■ **Try it**:
Output the entries below exactly as written, omitting pictures.

== == ==

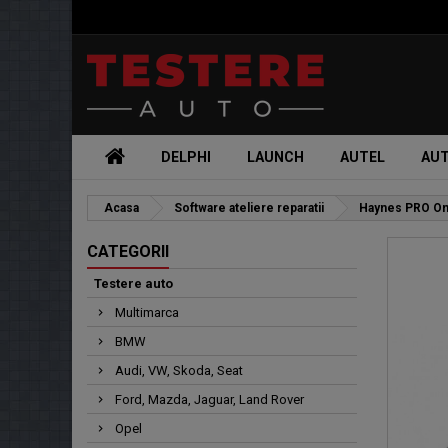
DELPHI
LAUNCH
AUTEL
AU
Acasa
Software ateliere reparatii
Haynes PRO Onli
CATEGORII
Testere auto
Multimarca
BMW
Audi, VW, Skoda, Seat
Ford, Mazda, Jaguar, Land Rover
Opel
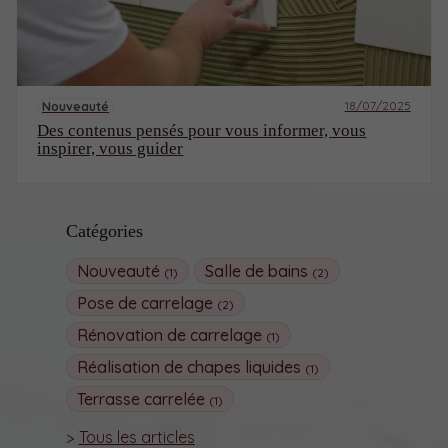
18/07/2025
Nouveauté
Des contenus pensés pour vous informer, vous
inspirer, vous guider
Catégories
Nouveauté
Salle de bains
(1)
(2)
Pose de carrelage
(2)
Rénovation de carrelage
(1)
Réalisation de chapes liquides
(1)
Terrasse carrelée
(1)
Tous les articles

== == ==

■ **Answer space**:
DELPHI
LAUNCH
AUTEL
AU
Acasa
Software ateliere reparatii
Haynes PRO Onli
CATEGORII
Testere auto
Multimarca
BMW
Audi, VW, Skoda, Seat
Ford, Mazda, Jaguar, Land Rover
Opel
18/07/2025
Nouveauté
Des contenus pensés pour vous informer, vous
inspirer, vous guider
Catégories
Nouveauté
Salle de bains
(1)
(2)
Pose de carrelage
(2)
Rénovation de carrelage
(1)
Réalisation de chapes liquides
(1)
Terrasse carrelée
(1)
Tous les articles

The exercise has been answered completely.